The last leg of the train ride was very different from the other two legs.
First of all it was now the trans-mongolian railroad with final destination in ulan-baatar. This meant that there were practically no russians aboard but only mongolians. And they weren’t just travellers but traders stacking huge amount of goods. One lady had goods in pretty much every compartment, stretching over several carriages!
Second of all we didn’t go to the restaurant van, we didn’t drink vodka (okay I didn’t, Nikolaj had a little bit) and we shared compartment with a british couple. Unfortunately I don’t have any pictures! But I do have a picture of the train from a platform which isnt’t really a platform but just the tracks:)
We spent the whole trip playing cards (Uno and Durak), watching out the window and getting our passports checked at the border. The view of lake Baikal from the train was spectacular though!

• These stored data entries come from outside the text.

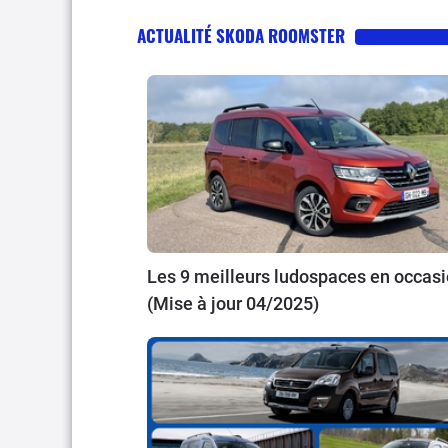
ACTUALITÉ SKODA ROOMSTER
Les 9 meilleurs ludospaces en occas
(Mise à jour 04/2025)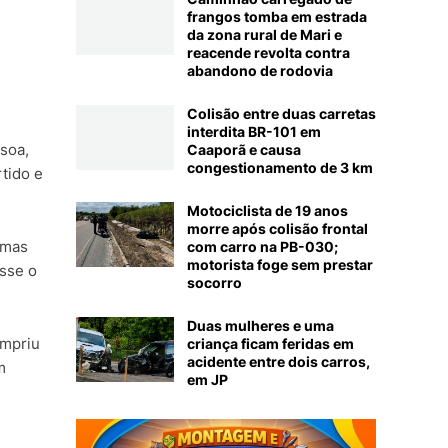
frangos tomba em estrada
da zona rural de Mari e
reacende revolta contra
abandono de rodovia
Colisão entre duas carretas
interdita BR-101 em
soa,
Caaporã e causa
congestionamento de 3 km
tido e
Motociclista de 19 anos
morre após colisão frontal
 mas
com carro na PB-030;
motorista foge sem prestar
isse o
socorro
Duas mulheres e uma
umpriu
criança ficam feridas em
acidente entre dois carros,
m
em JP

Presently its 6am and I’m sitting in Ulan-bataar (Chingis khaan international airport). But lets go back – back to when we arrived by train to Irkutsk near the great Lake Baikal.
DAY1 – July 31st, Arriving at Irkutsk
We arrived safely to Irkutsk in the evening and quickly found our homestay (arranged through a hostel). As it was late in the evening all we did was grab some food and withdraw some money from a nearby atm followed by a quick shower and then straight to bed. The food was terrible.
DAY2 – August 1st, Listwyanka
In the morning we made our way to another hostel as the homestay was booked out. As the pros we have become at finding very unmarked hostels in russia (often in completely anonymous residental complexes) we found our new hostel and had checked in around noon.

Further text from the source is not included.